3-D seismic interpretation of glacigenic sediments from the south-western Barents Sea
Rafaelsen, B.1, Andreassen, K.1, Kuilman, L.W.2, Midtbø, M.1, Lebesbye, E.1 & Hogstad, K3.
1 Department of Geology, University of Tromsø (Norway)
2 Norsk Hydro ASA, Oslo (Norway)
3 Norsk Hydro ASA, Harstad (Norway)
In the south-western Barents Sea several types of sub- and pro-glacial features are inferred from 3D-seismic data within the glacigenic sediments that overly the consolidated bedrock. The close spacing of 3-D lines and the powerful computer work station interpretation techniques have allowed a detailed 3-D mapping of the observed features.
Several generations of glacial grooves observed on four different paleo surfaces are interpreted to reflect flow patterns of paleo glaciers. The grooves are 3 to 9 m deep, 20 to 180 m wide, and 0.78 to 20 km long. All four surfaces show a main lineation pattern of grooves trending N-S, suggesting that the dominant ice flow was moving north across the Barents shelf at least four times during the last 0.8 Ma. Imbricated thrust sheets involving the whole section of up to 120 m of glacigenic sediments are interpreted to be formed by thrusting of sediments in front of a glacier. The most extensive of these features suggest an ice-movement from east to west, and are probably formed during the last glacial maximum. Other less extensive imbrication structures, which seem to suggest an ice-direction towards the east, are probably formed during a later deglaciation phase.

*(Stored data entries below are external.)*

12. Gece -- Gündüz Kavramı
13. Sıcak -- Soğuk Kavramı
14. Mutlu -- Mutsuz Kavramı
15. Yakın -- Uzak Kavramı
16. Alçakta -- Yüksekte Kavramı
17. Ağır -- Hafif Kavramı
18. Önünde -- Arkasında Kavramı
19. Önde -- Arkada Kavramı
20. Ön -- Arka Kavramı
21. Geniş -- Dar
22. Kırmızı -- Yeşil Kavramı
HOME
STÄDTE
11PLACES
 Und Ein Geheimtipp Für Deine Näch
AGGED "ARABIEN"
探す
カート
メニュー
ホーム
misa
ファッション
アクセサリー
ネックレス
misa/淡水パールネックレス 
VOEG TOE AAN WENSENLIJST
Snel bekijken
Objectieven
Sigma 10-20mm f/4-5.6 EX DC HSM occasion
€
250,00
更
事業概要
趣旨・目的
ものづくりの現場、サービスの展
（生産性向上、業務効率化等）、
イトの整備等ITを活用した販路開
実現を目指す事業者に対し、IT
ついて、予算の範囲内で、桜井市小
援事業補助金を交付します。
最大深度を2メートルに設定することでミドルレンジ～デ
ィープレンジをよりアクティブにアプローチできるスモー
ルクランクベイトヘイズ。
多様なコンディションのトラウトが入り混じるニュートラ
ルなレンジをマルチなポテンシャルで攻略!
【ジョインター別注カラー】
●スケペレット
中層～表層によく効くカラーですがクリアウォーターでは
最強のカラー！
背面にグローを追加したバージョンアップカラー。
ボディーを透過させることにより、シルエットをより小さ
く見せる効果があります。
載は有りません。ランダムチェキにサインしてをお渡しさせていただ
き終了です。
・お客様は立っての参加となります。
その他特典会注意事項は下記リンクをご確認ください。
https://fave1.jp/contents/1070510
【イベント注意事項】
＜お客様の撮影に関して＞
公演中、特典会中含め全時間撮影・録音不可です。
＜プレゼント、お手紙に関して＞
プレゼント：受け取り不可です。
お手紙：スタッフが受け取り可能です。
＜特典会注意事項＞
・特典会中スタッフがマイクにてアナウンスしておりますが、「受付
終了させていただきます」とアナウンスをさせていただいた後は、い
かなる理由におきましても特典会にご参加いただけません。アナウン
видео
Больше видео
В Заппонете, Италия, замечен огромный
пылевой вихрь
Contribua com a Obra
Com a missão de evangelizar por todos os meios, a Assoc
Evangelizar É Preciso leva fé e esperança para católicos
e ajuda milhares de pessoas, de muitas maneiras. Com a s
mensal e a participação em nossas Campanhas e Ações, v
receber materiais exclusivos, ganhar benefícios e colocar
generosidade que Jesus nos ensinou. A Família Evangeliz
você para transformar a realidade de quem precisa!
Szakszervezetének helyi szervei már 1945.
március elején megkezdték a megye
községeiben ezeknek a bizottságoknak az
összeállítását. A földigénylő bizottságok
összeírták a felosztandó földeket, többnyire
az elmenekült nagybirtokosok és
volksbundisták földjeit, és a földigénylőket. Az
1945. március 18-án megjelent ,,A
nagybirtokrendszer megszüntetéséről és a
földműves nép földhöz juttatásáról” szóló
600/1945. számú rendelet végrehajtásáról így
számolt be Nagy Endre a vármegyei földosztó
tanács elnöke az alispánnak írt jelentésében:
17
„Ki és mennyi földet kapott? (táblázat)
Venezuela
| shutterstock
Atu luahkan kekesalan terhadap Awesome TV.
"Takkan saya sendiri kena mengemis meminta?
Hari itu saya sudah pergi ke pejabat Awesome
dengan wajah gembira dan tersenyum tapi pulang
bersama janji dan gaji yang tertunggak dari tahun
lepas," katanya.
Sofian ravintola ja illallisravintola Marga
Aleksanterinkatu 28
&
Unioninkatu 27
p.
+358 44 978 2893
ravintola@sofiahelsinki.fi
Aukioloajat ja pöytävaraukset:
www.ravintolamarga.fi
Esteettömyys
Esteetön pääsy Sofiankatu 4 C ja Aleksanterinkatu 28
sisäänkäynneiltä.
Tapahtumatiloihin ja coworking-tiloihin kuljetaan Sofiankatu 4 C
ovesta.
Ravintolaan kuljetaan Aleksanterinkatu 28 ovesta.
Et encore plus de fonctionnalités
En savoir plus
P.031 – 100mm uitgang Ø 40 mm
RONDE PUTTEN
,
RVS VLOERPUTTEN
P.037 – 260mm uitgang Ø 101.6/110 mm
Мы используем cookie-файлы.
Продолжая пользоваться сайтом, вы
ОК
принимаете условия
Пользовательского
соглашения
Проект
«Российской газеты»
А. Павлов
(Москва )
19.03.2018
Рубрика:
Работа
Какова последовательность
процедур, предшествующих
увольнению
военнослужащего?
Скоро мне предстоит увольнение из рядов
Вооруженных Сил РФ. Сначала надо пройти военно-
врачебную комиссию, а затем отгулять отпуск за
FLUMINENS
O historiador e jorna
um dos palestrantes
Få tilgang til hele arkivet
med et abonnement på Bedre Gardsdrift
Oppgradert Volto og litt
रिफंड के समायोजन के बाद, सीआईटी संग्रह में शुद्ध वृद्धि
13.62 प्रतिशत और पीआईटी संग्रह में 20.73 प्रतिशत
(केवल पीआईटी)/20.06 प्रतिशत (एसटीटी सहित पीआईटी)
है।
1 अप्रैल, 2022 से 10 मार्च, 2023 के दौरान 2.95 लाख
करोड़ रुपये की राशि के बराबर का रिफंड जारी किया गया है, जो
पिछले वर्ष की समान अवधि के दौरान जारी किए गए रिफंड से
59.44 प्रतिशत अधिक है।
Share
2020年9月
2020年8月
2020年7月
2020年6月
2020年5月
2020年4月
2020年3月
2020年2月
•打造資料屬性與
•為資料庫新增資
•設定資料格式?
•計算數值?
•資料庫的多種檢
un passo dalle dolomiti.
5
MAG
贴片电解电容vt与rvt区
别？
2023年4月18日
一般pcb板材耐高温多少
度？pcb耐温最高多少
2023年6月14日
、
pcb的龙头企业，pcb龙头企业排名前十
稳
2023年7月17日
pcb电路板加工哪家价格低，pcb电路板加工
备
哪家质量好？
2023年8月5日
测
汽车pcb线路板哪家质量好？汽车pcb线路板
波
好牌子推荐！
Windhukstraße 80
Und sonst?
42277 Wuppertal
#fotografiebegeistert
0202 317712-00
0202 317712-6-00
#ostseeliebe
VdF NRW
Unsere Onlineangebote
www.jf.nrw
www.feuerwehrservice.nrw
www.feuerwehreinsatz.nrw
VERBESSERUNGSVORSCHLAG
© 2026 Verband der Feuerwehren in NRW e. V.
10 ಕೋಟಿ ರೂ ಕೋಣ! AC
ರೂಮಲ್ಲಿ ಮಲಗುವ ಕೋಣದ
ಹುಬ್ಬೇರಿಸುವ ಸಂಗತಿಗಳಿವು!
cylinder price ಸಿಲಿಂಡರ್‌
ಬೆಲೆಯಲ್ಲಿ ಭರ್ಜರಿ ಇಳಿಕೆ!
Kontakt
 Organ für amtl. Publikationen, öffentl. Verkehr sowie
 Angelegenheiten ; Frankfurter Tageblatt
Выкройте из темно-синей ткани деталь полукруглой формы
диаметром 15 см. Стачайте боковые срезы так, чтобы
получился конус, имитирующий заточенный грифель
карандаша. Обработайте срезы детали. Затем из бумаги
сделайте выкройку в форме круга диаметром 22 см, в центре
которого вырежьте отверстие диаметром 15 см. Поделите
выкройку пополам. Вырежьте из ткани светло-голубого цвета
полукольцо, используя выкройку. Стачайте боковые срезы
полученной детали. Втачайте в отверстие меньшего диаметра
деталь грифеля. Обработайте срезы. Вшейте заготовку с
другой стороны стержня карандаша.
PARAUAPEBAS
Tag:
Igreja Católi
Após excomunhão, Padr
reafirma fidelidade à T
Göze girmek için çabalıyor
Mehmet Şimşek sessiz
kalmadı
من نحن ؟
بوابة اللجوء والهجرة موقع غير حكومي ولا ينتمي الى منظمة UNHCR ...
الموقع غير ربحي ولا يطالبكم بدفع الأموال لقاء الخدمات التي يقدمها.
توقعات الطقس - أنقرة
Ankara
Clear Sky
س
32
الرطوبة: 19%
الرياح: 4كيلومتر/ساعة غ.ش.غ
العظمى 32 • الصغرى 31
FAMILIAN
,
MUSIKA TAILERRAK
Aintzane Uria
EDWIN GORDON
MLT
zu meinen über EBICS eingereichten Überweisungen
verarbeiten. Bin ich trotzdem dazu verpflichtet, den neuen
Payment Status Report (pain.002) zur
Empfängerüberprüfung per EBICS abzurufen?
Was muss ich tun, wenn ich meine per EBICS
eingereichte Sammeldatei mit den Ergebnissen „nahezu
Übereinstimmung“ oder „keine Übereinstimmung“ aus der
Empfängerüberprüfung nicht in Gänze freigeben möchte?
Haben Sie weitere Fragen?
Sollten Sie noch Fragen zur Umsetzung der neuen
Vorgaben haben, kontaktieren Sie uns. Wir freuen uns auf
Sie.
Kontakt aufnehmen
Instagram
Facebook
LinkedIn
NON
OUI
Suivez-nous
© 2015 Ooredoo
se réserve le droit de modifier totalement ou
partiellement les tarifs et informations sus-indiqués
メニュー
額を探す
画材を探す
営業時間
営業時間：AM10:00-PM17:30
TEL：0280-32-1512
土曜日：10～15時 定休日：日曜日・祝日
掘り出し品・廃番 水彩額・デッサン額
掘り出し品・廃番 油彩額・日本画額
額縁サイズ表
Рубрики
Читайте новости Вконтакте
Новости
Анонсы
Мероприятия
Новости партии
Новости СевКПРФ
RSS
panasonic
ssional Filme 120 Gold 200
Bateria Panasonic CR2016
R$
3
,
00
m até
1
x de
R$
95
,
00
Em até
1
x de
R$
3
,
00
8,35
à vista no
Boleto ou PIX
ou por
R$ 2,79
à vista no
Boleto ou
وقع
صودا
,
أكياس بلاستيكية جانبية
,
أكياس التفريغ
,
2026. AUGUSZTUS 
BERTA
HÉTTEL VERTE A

A lobate-shaped ridge complex on the sea floor, interpreted to be an end-/push- moraine, suggests that the last ice movement locally was from west to east. Whereas the morphology of the buried seismic horizons is characterised by different generations of sub-parallel grooves, the sea floor is dominated by more variably oriented iceberg plough marks from the deglaciation phase of the last Barents Sea ice sheet.
Despite relatively low seismic frequencies and hence low vertical resolution of seismic profiles, time slices and sub-horizontal time maps are of high spatial resolution, providing detailed images of different stages of buried Quaternary glacial geomorphology.